Dr Zamin Iqbal, Research Group Leader at EMBL-EBI, spoke to SciTech Europa about BIGSI – a search engine for microbial DNA data.
Researchers at the European Molecular Biology Laboratory’s (EMBL) European Bioinformatics Institute (EBI) have created a new search engine, called BIGSI, which allows scientists to search public microbial DNA data for specific genes and mutations. This could help researchers monitor the spread of antibiotic resistance genes, and understand how bacteria and viruses evolve and adapt.
The EBI team have combined their knowledge of bacterial genetics and web search algorithms to build a DNA search engine for microbial DNA data. The search engine could enable researchers and public health agencies to use genome sequencing data to monitor the spread of antibiotic resistance genes.
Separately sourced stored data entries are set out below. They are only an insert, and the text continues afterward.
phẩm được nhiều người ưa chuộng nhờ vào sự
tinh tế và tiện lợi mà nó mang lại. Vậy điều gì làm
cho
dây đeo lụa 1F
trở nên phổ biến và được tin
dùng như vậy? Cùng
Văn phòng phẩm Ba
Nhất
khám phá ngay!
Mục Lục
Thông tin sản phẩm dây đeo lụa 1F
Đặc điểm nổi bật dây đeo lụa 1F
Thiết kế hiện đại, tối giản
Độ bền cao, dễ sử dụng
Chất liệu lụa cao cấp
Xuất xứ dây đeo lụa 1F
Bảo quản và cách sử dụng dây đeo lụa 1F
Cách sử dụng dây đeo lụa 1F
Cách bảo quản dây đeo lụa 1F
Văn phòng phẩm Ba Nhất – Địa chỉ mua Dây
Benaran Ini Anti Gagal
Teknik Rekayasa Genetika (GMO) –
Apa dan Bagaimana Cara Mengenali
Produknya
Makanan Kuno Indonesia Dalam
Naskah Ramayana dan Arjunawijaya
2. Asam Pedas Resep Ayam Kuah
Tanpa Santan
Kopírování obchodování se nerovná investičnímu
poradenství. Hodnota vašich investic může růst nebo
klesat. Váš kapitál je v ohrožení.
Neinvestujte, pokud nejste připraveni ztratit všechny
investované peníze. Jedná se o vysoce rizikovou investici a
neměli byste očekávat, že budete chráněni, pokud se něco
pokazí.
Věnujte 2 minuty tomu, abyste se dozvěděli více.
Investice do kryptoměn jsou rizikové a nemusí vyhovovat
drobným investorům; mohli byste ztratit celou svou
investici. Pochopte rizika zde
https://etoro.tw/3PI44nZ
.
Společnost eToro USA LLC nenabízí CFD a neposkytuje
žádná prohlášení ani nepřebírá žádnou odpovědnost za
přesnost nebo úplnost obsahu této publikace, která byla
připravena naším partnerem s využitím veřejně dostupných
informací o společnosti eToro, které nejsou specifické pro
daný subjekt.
By making this vast amount of data discoverable, the search engine could also allow researchers to learn more about bacteria and viruses.
SciTech Europa asked Dr Zamin Iqbal, Research Group Leader at EMBL-EBI, about how and why BIGSI was developed and how it might evolve.
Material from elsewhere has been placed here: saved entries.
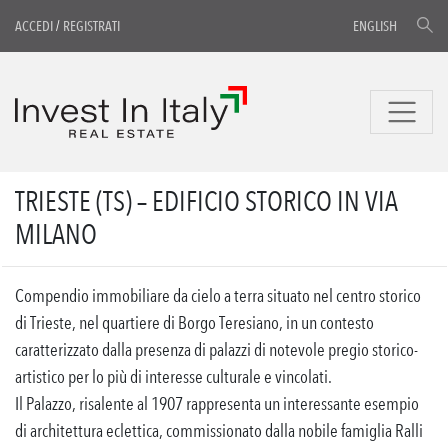
ACCEDI
/
REGISTRATI
ENGLISH
TRIESTE (TS) – EDIFICIO STORICO IN VIA
MILANO
Compendio immobiliare da cielo a terra situato nel centro storico
di Trieste, nel quartiere di Borgo Teresiano, in un contesto
caratterizzato dalla presenza di palazzi di notevole pregio storico-
artistico per lo più di interesse culturale e vincolati.
Il Palazzo, risalente al 1907 rappresenta un interessante esempio
di architettura eclettica, commissionato dalla nobile famiglia Ralli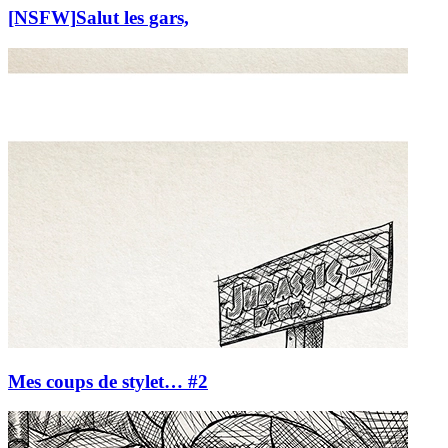
[NSFW]
Salut les gars,
Mes coups de stylet… #2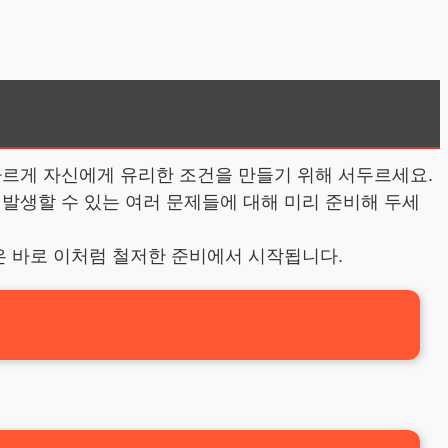
빠르게 자신에게 유리한 조건을 만들기 위해 서두르세요.
발생할 수 있는 여러 문제들에 대해 미리 준비해 두세
은 바로 이처럼 철저한 준비에서 시작됩니다.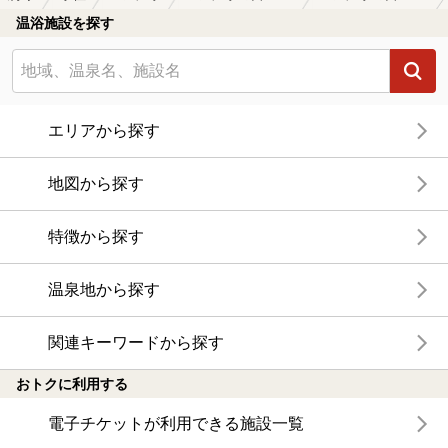
温浴施設を探す
エリアから探す
地図から探す
特徴から探す
温泉地から探す
関連キーワードから探す
おトクに利用する
電子チケットが利用できる施設一覧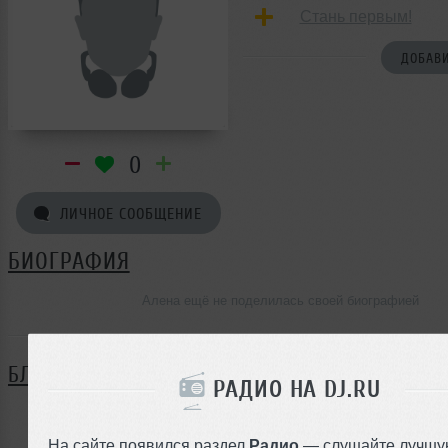
Стань первым!
ДОБАВИ
0
ЛИЧНОЕ СООБЩЕНИЕ
БИОГРАФИЯ
Алена ещё не поделилась своей биографией
БЛОГ
РАДИО НА DJ.RU
Нет записей в блоге
На сайте появился раздел
Радио
— слушайте лучшу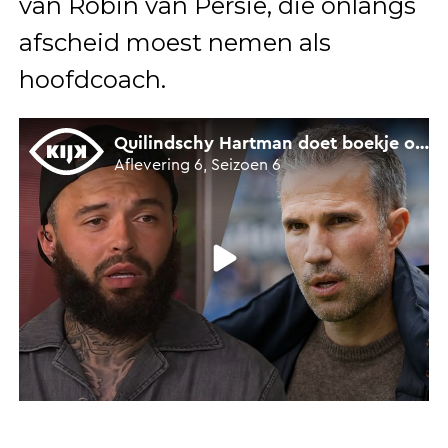
van Robin van Persie, die onlangs
afscheid moest nemen als
hoofdcoach.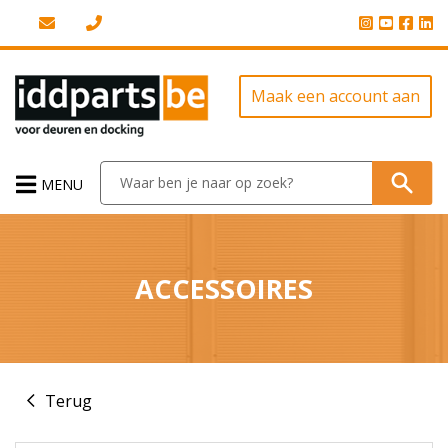
Maak een account aan
MENU
ACCESSOIRES
Terug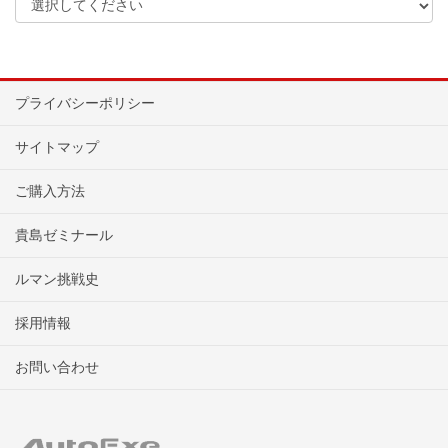
プライバシーポリシー
サイトマップ
ご購入方法
貴島ゼミナール
ルマン挑戦史
採用情報
お問い合わせ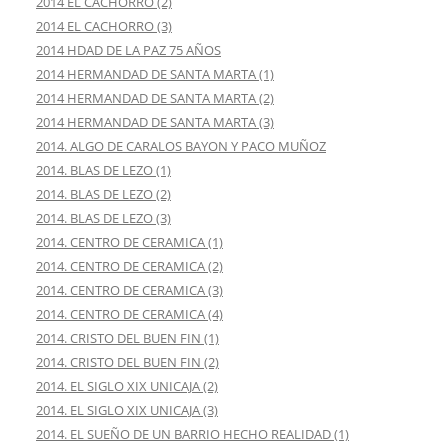
2014 EL CACHORRO (2)
2014 EL CACHORRO (3)
2014 HDAD DE LA PAZ 75 AÑOS
2014 HERMANDAD DE SANTA MARTA (1)
2014 HERMANDAD DE SANTA MARTA (2)
2014 HERMANDAD DE SANTA MARTA (3)
2014. ALGO DE CARALOS BAYON Y PACO MUÑOZ
2014. BLAS DE LEZO (1)
2014. BLAS DE LEZO (2)
2014. BLAS DE LEZO (3)
2014. CENTRO DE CERAMICA (1)
2014. CENTRO DE CERAMICA (2)
2014. CENTRO DE CERAMICA (3)
2014. CENTRO DE CERAMICA (4)
2014. CRISTO DEL BUEN FIN (1)
2014. CRISTO DEL BUEN FIN (2)
2014. EL SIGLO XIX UNICAJA (2)
2014. EL SIGLO XIX UNICAJA (3)
2014. EL SUEÑO DE UN BARRIO HECHO REALIDAD (1)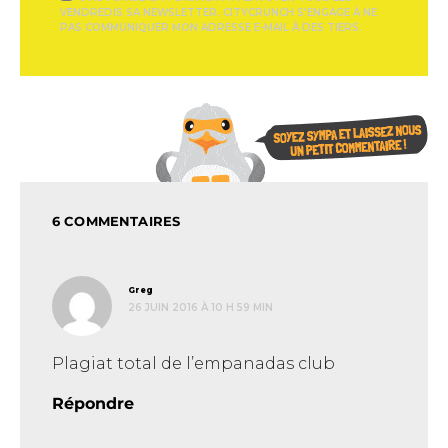
VENDREDIS SA NEWSLETTER. CITYCRUNCH S'ENGAGE À NE
PAS COMMUNIQUER MON ADRESSE E-MAIL À DES TIERS.
6 COMMENTAIRES
dit :
Greg
26 JUIN 2016 À 10 H 59 MIN
Plagiat total de l’empanadas club
Répondre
Why was the creation of BIGSI necessary, and how did you approach it?
The sequencing of the human genome was a milestone in biology, and we hear a lot these days about how sequencing of our DNA can be used for medical, forensic and other purposes. However, viewed from the perspective of all biology on our planet, human genomes are very pedestrian.
Our DNA varies relatively little from person to person, and the dominant process is simply inheritance of DNA by a child from their parents. The side-effect of these two things is that many computational methods are focussed on human genomes, and they can make a lot of assumptions about how similar those genomes are.
Another way of looking at it is to imagine you were writing some kind of program to compress and store genomes; while human genomes compress really well, by contrast, bacteria have been around for billions of years, and now include millions of species, and their genomes are much more variable. What is more, the differences between species are huge, but even within species, bacterial genomes are super-flexible – pieces of DNA can move between unrelated bacteria.
As a result, what you have is much more of a fluid mosaic of DNA. And actually, the ‘right way’ to look at bacterial genomes depends on your question. You might be interested in getting a sense of how something is passed down from a parent to a child; or you might be interested in the hitchhikers who hang out in one species for a bit and then move on somewhere else.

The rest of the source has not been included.